_TASK OBJECTIVE_. Give the data again in full, without pictures.

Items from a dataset
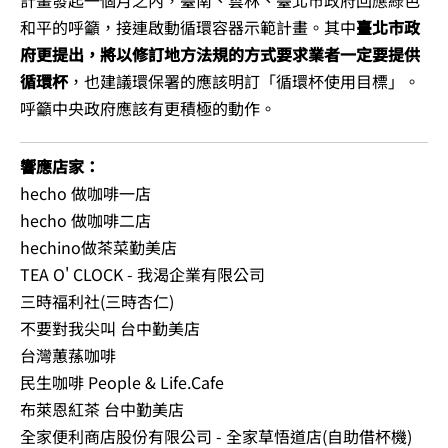
計畫發起一個月之內，臺南、雲林、臺北市政府回應綠色
和平的呼籲，接連啟動循環容器示範計畫。其中
臺北市政
府更提出，將以修訂地方法規的方式要求業者一定要提供
循環杯
，也建議環保署的應該明訂「循環杯使用目標」。
呼籲中央政府應該有更積極的動作。
響應店家：
hecho 做咖啡一店
hecho 做咖啡二店
hechino做茶菜勤美店
TEA O' CLOCK - 我渴企業有限公司
三時福利社(三時杏仁)
不要對我尖叫 台中勤美店
台灣蕙蓀咖啡
民生咖啡 People & Life.Cafe
布萊恩紅茶 台中勤美店
全家便利商店股份有限公司 - 全家草悟道店(自助借杯機)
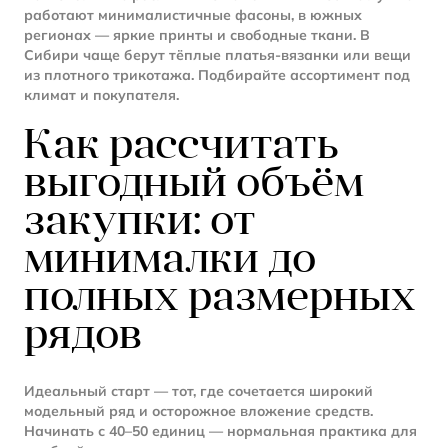
работают минималистичные фасоны, в южных
регионах — яркие принты и свободные ткани. В
Сибири чаще берут тёплые платья-вязанки или вещи
из плотного трикотажа. Подбирайте ассортимент под
климат и покупателя.
Как рассчитать
выгодный объём
закупки: от
минималки до
полных размерных
рядов
Идеальный старт — тот, где сочетается широкий
модельный ряд и осторожное вложение средств.
Начинать с 40–50 единиц — нормальная практика для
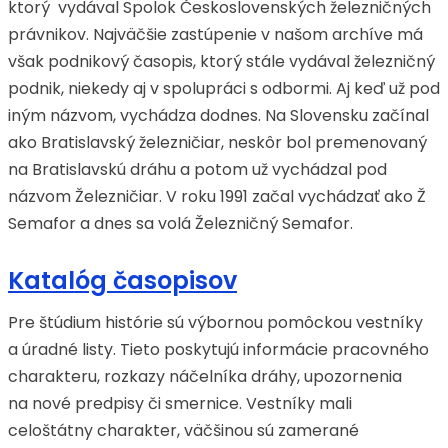
ktorý vydával Spolok Československých železničných
právnikov. Najväčšie zastúpenie v našom archíve má
však podnikový časopis, ktorý stále vydával železničný
podnik, niekedy aj v spolupráci s odbormi. Aj keď už pod
iným názvom, vychádza dodnes. Na Slovensku začínal
ako Bratislavský železničiar, neskôr bol premenovaný
na Bratislavskú dráhu a potom už vychádzal pod
názvom Železničiar. V roku 1991 začal vychádzať ako Ž
Semafor a dnes sa volá Železničný Semafor.
Katalóg časopisov
Pre štúdium histórie sú výbornou pomôckou vestníky
a úradné listy. Tieto poskytujú informácie pracovného
charakteru, rozkazy náčelníka dráhy, upozornenia
na nové predpisy či smernice. Vestníky mali
celoštátny charakter, väčšinou sú zamerané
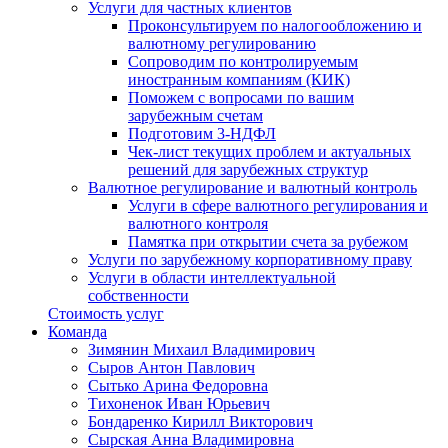
Услуги для частных клиентов
Проконсультируем по налогообложению и
валютному регулированию
Сопроводим по контролируемым
иностранным компаниям (КИК)
Поможем с вопросами по вашим
зарубежным счетам
Подготовим 3-НДФЛ
Чек-лист текущих проблем и актуальных
решений для зарубежных структур
Валютное регулирование и валютный контроль
Услуги в сфере валютного регулирования и
валютного контроля
Памятка при открытии счета за рубежом
Услуги по зарубежному корпоративному праву
Услуги в области интеллектуальной
собственности
Стоимость услуг
Команда
Зимянин Михаил Владимирович
Сыров Антон Павлович
Сытько Арина Федоровна
Тихоненок Иван Юрьевич
Бондаренко Кирилл Викторович
Сырская Анна Владимировна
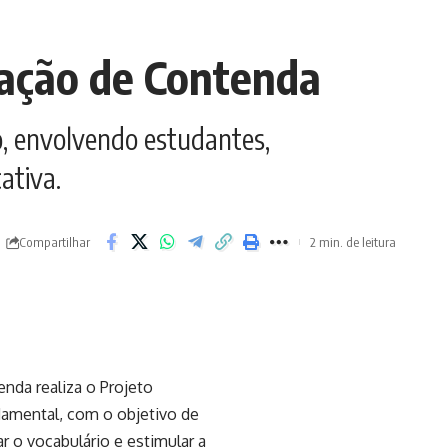
cação de Contenda
o, envolvendo estudantes,
ativa.
Compartilhar
2 min. de leitura
nda realiza o Projeto
damental, com o objetivo de
ar o vocabulário e estimular a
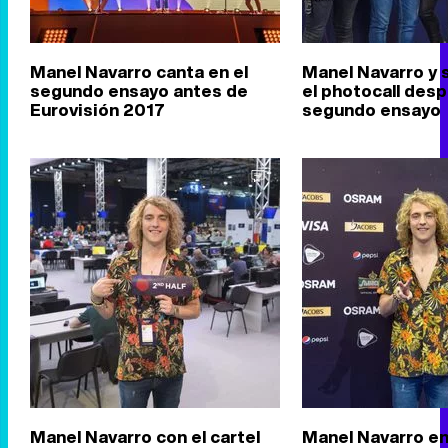
Manel Navarro canta en el
Manel Navarro y 
segundo ensayo antes de
el photocall desp
Eurovisión 2017
segundo ensayo
Manel Navarro con el cartel
Manel Navarro en 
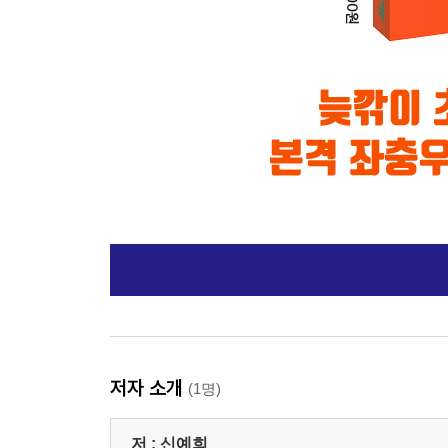
저자 소개
(1명)
저 :
신예희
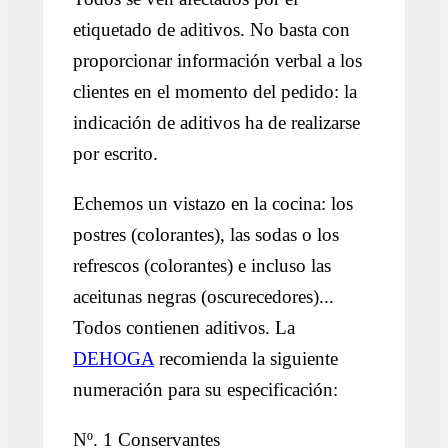
etiquetado de aditivos. No basta con
proporcionar información verbal a los
clientes en el momento del pedido: la
indicación de aditivos ha de realizarse
por escrito.
Echemos un vistazo en la cocina: los
postres (colorantes), las sodas o los
refrescos (colorantes) e incluso las
aceitunas negras (oscurecedores)...
Todos contienen aditivos. La
DEHOGA
recomienda la siguiente
numeración para su especificación:
Nº. 1 Conservantes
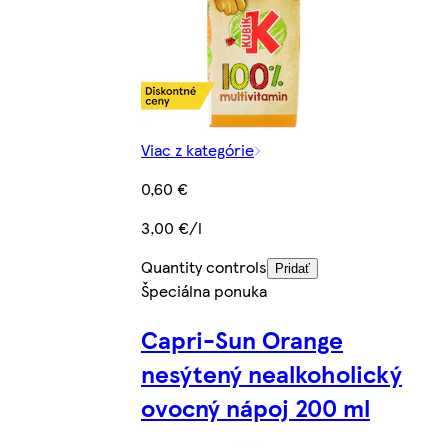
Viac z kategórie
0,60 €
3,00 €/l
Quantity controls
Pridať
Špeciálna ponuka
Capri-Sun Orange
nesýtený nealkoholický
ovocný nápoj 200 ml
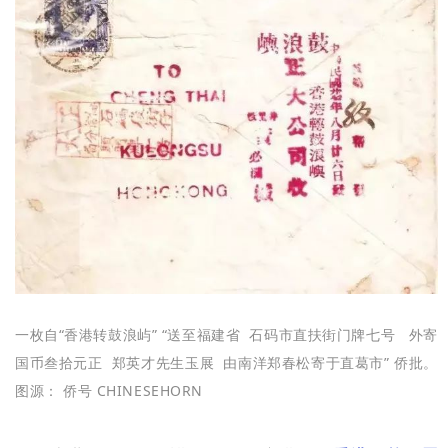
一枚自“香港转鼓浪屿” “送至福建省 石码市直扶街门牌七号 外寄
国币叁拾元正 郑英才先生玉展 由南洋郑春松寄于直葛市” 侨批。
图源：
侨号 CHINESEHORN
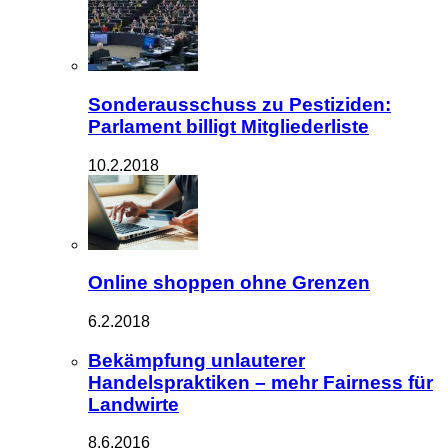
Sonderausschuss zu Pestiziden:
Parlament billigt Mitgliederliste
10.2.2018
Online shoppen ohne Grenzen
6.2.2018
Bekämpfung unlauterer
Handelspraktiken – mehr Fairness für
Landwirte
8.6.2016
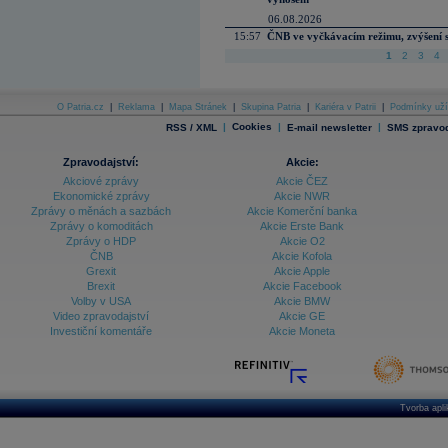
06.08.2026
15:57
ČNB ve vyčkávacím režimu, zvýšení s
1
2
3
4
O Patria.cz
|
Reklama
|
Mapa Stránek
|
Skupina Patria
|
Kariéra v Patrii
|
Podmínky uží
|
Cookies
|
|
RSS / XML
E-mail newsletter
SMS zpravod
Zpravodajství:
Akcie:
Akciové zprávy
Akcie ČEZ
Ekonomické zprávy
Akcie NWR
Zprávy o měnách a sazbách
Akcie Komerční banka
Zprávy o komoditách
Akcie Erste Bank
Zprávy o HDP
Akcie O2
ČNB
Akcie Kofola
Grexit
Akcie Apple
Brexit
Akcie Facebook
Volby v USA
Akcie BMW
Video zpravodajství
Akcie GE
Investiční komentáře
Akcie Moneta
Tvorba apl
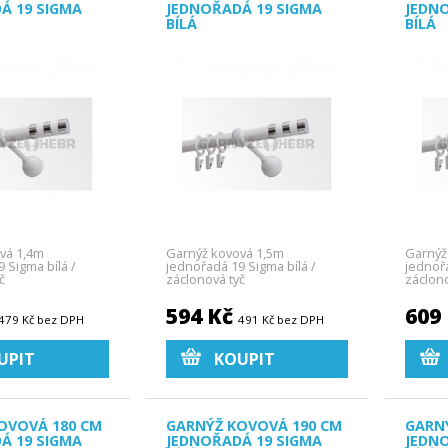
Á 19 SIGMA
JEDNOŘADÁ 19 SIGMA
JEDN
BÍLÁ
BÍLÁ
vá 1,4m
Garnýž kovová 1,5m
Garnýž
 Sigma bílá /
jednořadá 19 Sigma bílá /
jednořa
č
záclonová tyč
záclono
594 Kč
609
479 Kč bez DPH
491 Kč bez DPH
UPIT
KOUPIT
OVOVÁ 180 CM
GARNÝŽ KOVOVÁ 190 CM
GARN
Á 19 SIGMA
JEDNOŘADÁ 19 SIGMA
JEDN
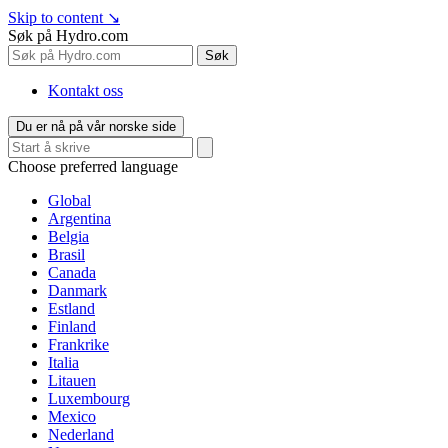
Skip to content
↘
Søk på Hydro.com
Søk
Kontakt oss
Du er nå på vår norske side
Choose preferred language
Global
Argentina
Belgia
Brasil
Canada
Danmark
Estland
Finland
Frankrike
Italia
Litauen
Luxembourg
Mexico
Nederland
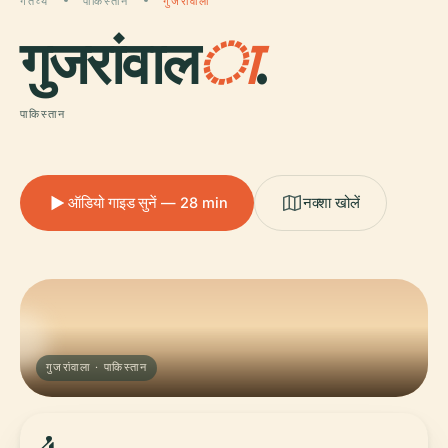
गंतव्य
पाकिस्तान
गुजरांवाला
गुजरांवाल
ा
.
पाकिस्तान
ऑडियो गाइड सुनें — 28 min
नक्शा खोलें
गुजरांवाला · पाकिस्तान
4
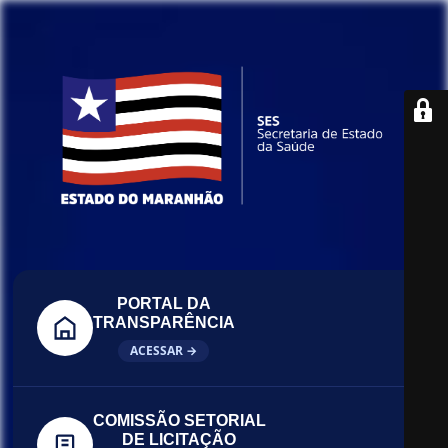
PORTAL DA
TRANSPARÊNCIA
ACESSAR →
COMISSÃO SETORIAL
DE LICITAÇÃO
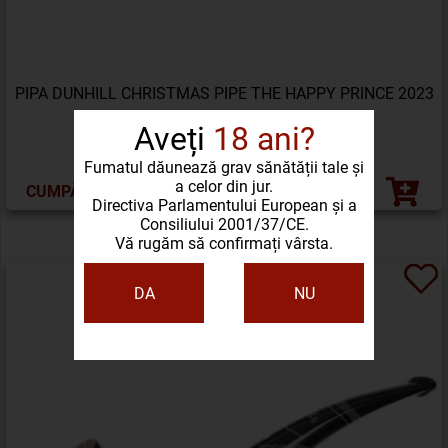
PIPA DUNHILL CHRISTMAS PIPE THE HAPPY PRINCE 2023
Aveți
18 ani?
11.581,43 LEI
Fumatul dăunează grav sănătății tale și
a celor din jur.
CUMPĂRĂ ACUM
Directiva Parlamentului European și a
Consiliului 2001/37/CE.
Vă rugăm să confirmați vârsta.
DA
NU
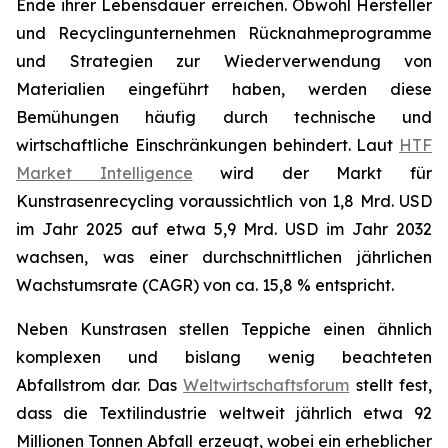
Ende ihrer Lebensdauer erreichen. Obwohl Hersteller
und Recyclingunternehmen Rücknahmeprogramme
und Strategien zur Wiederverwendung von
Materialien eingeführt haben, werden diese
Bemühungen häufig durch technische und
wirtschaftliche Einschränkungen behindert. Laut
HTF
Market Intelligence
wird der Markt für
Kunstrasenrecycling voraussichtlich von 1,8 Mrd. USD
im Jahr 2025 auf etwa 5,9 Mrd. USD im Jahr 2032
wachsen, was einer durchschnittlichen jährlichen
Wachstumsrate (CAGR) von ca. 15,8 % entspricht.
Neben Kunstrasen stellen Teppiche einen ähnlich
komplexen und bislang wenig beachteten
Abfallstrom dar. Das
Weltwirtschaftsforum
stellt fest,
dass die Textilindustrie weltweit jährlich etwa 92
Millionen Tonnen Abfall erzeugt, wobei ein erheblicher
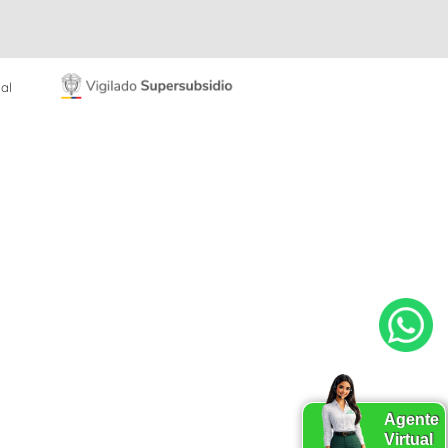
al
Agente
Virtual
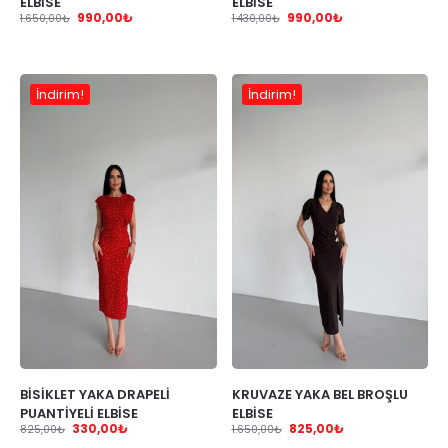
ELBİSE
ELBİSE
990,00
₺
990,00
₺
1.650,00
₺
1.430,00
₺
İndirim!
İndirim!
BİSİKLET YAKA DRAPELİ
KRUVAZE YAKA BEL BROŞLU
PUANTİYELİ ELBİSE
ELBİSE
330,00
₺
825,00
₺
825,00
₺
1.650,00
₺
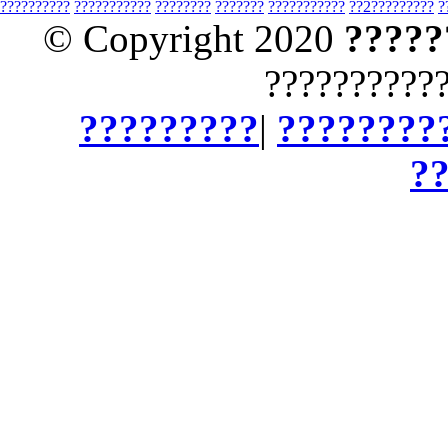
??????????
???????????
????????
???????
???????????
??2?????????
?
© Copyright 2020
?????
??????????
?????????
|
????????
?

_ANSWER SPACE_.
計畫發起一個月之內，臺南、雲林、臺北市政府回應綠色
和平的呼籲，接連啟動循環容器示範計畫。其中
臺北市政
府更提出，將以修訂地方法規的方式要求業者一定要提供
循環杯
，也建議環保署的應該明訂「循環杯使用目標」。
呼籲中央政府應該有更積極的動作。
響應店家：
hecho 做咖啡一店
hecho 做咖啡二店
hechino做茶菜勤美店
TEA O' CLOCK - 我渴企業有限公司
三時福利社(三時杏仁)
不要對我尖叫 台中勤美店
台灣蕙蓀咖啡
民生咖啡 People & Life.Cafe
布萊恩紅茶 台中勤美店
全家便利商店股份有限公司 - 全家草悟道店(自助借杯機)
работают минималистичные фасоны, в южных
регионах — яркие принты и свободные ткани. В
Сибири чаще берут тёплые платья-вязанки или вещи
из плотного трикотажа. Подбирайте ассортимент под
климат и покупателя.
Как рассчитать
выгодный объём
закупки: от
минималки до
полных размерных
рядов
Идеальный старт — тот, где сочетается широкий
модельный ряд и осторожное вложение средств.
Начинать с 40–50 единиц — нормальная практика для
ktorý vydával Spolok Československých železničných
právnikov. Najväčšie zastúpenie v našom archíve má
však podnikový časopis, ktorý stále vydával železničný
podnik, niekedy aj v spolupráci s odbormi. Aj keď už pod
iným názvom, vychádza dodnes. Na Slovensku začínal
ako Bratislavský železničiar, neskôr bol premenovaný
na Bratislavskú dráhu a potom už vychádzal pod
názvom Železničiar. V roku 1991 začal vychádzať ako Ž
Semafor a dnes sa volá Železničný Semafor.
Katalóg časopisov
Pre štúdium histórie sú výbornou pomôckou vestníky
a úradné listy. Tieto poskytujú informácie pracovného
charakteru, rozkazy náčelníka dráhy, upozornenia
na nové predpisy či smernice. Vestníky mali
celoštátny charakter, väčšinou sú zamerané
Услуги для частных клиентов
Проконсультируем по налогообложению и
валютному регулированию
Сопроводим по контролируемым
иностранным компаниям (КИК)
Поможем с вопросами по вашим
зарубежным счетам
Подготовим 3-НДФЛ
Чек-лист текущих проблем и актуальных
решений для зарубежных структур
Валютное регулирование и валютный контроль
Услуги в сфере валютного регулирования и
валютного контроля
Памятка при открытии счета за рубежом
Услуги по зарубежному корпоративному праву
Услуги в области интеллектуальной
собственности
Стоимость услуг
Команда
Зимянин Михаил Владимирович
Сыров Антон Павлович
Сытько Арина Федоровна
Тихоненок Иван Юрьевич
Бондаренко Кирилл Викторович
Сырская Анна Владимировна
cação de Contenda
o, envolvendo estudantes,
ativa.
Compartilhar
2 min. de leitura
nda realiza o Projeto
damental, com o objetivo de
ar o vocabulário e estimular a
Manel Navarro canta en el
Manel Navarro y 
segundo ensayo antes de
el photocall desp
Eurovisión 2017
segundo ensayo
Manel Navarro con el cartel
Manel Navarro en 
저자 소개
(1명)
저 :
신예희
etiquetado de aditivos. No basta con
proporcionar información verbal a los
clientes en el momento del pedido: la
indicación de aditivos ha de realizarse
por escrito.
Echemos un vistazo en la cocina: los
postres (colorantes), las sodas o los
refrescos (colorantes) e incluso las
aceitunas negras (oscurecedores)...
Todos contienen aditivos. La
DEHOGA
recomienda la siguiente
numeración para su especificación:
Nº. 1 Conservantes
Viac z kategórie
0,60 €
3,00 €/l
Quantity controls
Pridať
Špeciálna ponuka
Capri-Sun Orange
nesýtený nealkoholický
ovocný nápoj 200 ml
一枚自“香港转鼓浪屿” “送至福建省 石码市直扶街门牌七号 外寄
国币叁拾元正 郑英才先生玉展 由南洋郑春松寄于直葛市” 侨批。
图源：
侨号 CHINESEHORN
Sonderausschuss zu Pestiziden:
Parlament billigt Mitgliederliste
10.2.2018
Online shoppen ohne Grenzen
6.2.2018
Bekämpfung unlauterer
Handelspraktiken – mehr Fairness für
Landwirte
8.6.2016
06.08.2026
15:57
ČNB ve vyčkávacím režimu, zvýšení s
1
2
3
4
O Patria.cz
|
Reklama
|
Mapa Stránek
|
Skupina Patria
|
Kariéra v Patrii
|
Podmínky uží
|
Cookies
|
|
RSS / XML
E-mail newsletter
SMS zpravod
Zpravodajství:
Akcie:
Akciové zprávy
Akcie ČEZ
Ekonomické zprávy
Akcie NWR
Zprávy o měnách a sazbách
Akcie Komerční banka
Zprávy o komoditách
Akcie Erste Bank
Zprávy o HDP
Akcie O2
ČNB
Akcie Kofola
Grexit
Akcie Apple
Brexit
Akcie Facebook
Volby v USA
Akcie BMW
Video zpravodajství
Akcie GE
Investiční komentáře
Akcie Moneta
Tvorba apl
Á 19 SIGMA
JEDNOŘADÁ 19 SIGMA
JEDN
BÍLÁ
BÍLÁ
vá 1,4m
Garnýž kovová 1,5m
Garnýž
 Sigma bílá /
jednořadá 19 Sigma bílá /
jednořa
č
záclonová tyč
záclono
594 Kč
609
479 Kč bez DPH
491 Kč bez DPH
UPIT
KOUPIT
OVOVÁ 180 CM
GARNÝŽ KOVOVÁ 190 CM
GARN
Á 19 SIGMA
JEDNOŘADÁ 19 SIGMA
JEDN
Skip to content
↘
Søk på Hydro.com
Søk
Kontakt oss
Du er nå på vår norske side
Choose preferred language
Global
Argentina
Belgia
Brasil
Canada
Danmark
Estland
Finland
Frankrike
Italia
Litauen
Luxembourg
Mexico
Nederland
गंतव्य
पाकिस्तान
गुजरांवाला
गुजरांवाल
ा
.
पाकिस्तान
ऑडियो गाइड सुनें — 28 min
नक्शा खोलें
गुजरांवाला · पाकिस्तान
4
PORTAL DA
TRANSPARÊNCIA
ACESSAR →
COMISSÃO SETORIAL
DE LICITAÇÃO
PIPA DUNHILL CHRISTMAS PIPE THE HAPPY PRINCE 2023
Aveți
18 ani?
11.581,43 LEI
Fumatul dăunează grav sănătății tale și
a celor din jur.
CUMPĂRĂ ACUM
Directiva Parlamentului European și a
Consiliului 2001/37/CE.
Vă rugăm să confirmați vârsta.
DA
NU
Ende ihrer Lebensdauer erreichen. Obwohl Hersteller
und Recyclingunternehmen Rücknahmeprogramme
und Strategien zur Wiederverwendung von
Materialien eingeführt haben, werden diese
Bemühungen häufig durch technische und
wirtschaftliche Einschränkungen behindert. Laut
HTF
Market Intelligence
wird der Markt für
Kunstrasenrecycling voraussichtlich von 1,8 Mrd. USD
im Jahr 2025 auf etwa 5,9 Mrd. USD im Jahr 2032
wachsen, was einer durchschnittlichen jährlichen
Wachstumsrate (CAGR) von ca. 15,8 % entspricht.
Neben Kunstrasen stellen Teppiche einen ähnlich
komplexen und bislang wenig beachteten
Abfallstrom dar. Das
Weltwirtschaftsforum
stellt fest,
dass die Textilindustrie weltweit jährlich etwa 92
Millionen Tonnen Abfall erzeugt, wobei ein erheblicher
al
Agente
Virtual
ELBİSE
ELBİSE
990,00
₺
990,00
₺
1.650,00
₺
1.430,00
₺
İndirim!
İndirim!
BİSİKLET YAKA DRAPELİ
KRUVAZE YAKA BEL BROŞLU
PUANTİYELİ ELBİSE
ELBİSE
330,00
₺
825,00
₺
825,00
₺
1.650,00
₺
??????????
???????????
????????
???????
???????????
??2?????????
?
© Copyright 2020
?????
??????????
?????????
|
????????
?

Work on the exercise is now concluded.